• _REQUIREMENT_
Each record that follows should be repeated exactly, minus any images.

• _TASK INPUT_
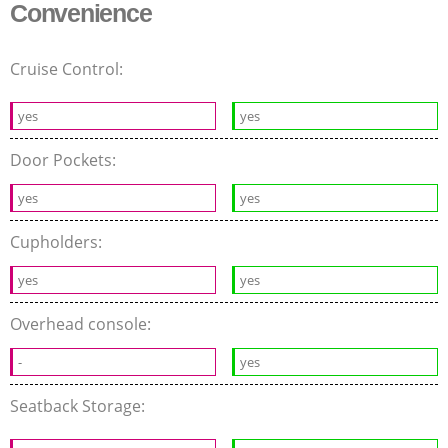
Convenience
Cruise Control:
yes
yes
Door Pockets:
yes
yes
Cupholders:
yes
yes
Overhead console:
-
yes
Seatback Storage:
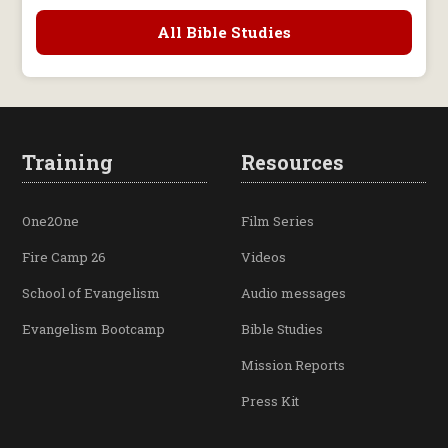
All Bible Studies
Training
Resources
One2One
Film Series
Fire Camp 26
Videos
School of Evangelism
Audio messages
Evangelism Bootcamp
Bible Studies
Mission Reports
Press Kit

• _RESPONSE TO THIS EXERCISE_
Convenience
Cruise Control:
yes
yes
Door Pockets:
yes
yes
Cupholders:
yes
yes
Overhead console:
-
yes
Seatback Storage:
All Bible Studies
Training
Resources
One2One
Film Series
Fire Camp 26
Videos
School of Evangelism
Audio messages
Evangelism Bootcamp
Bible Studies
Mission Reports
Press Kit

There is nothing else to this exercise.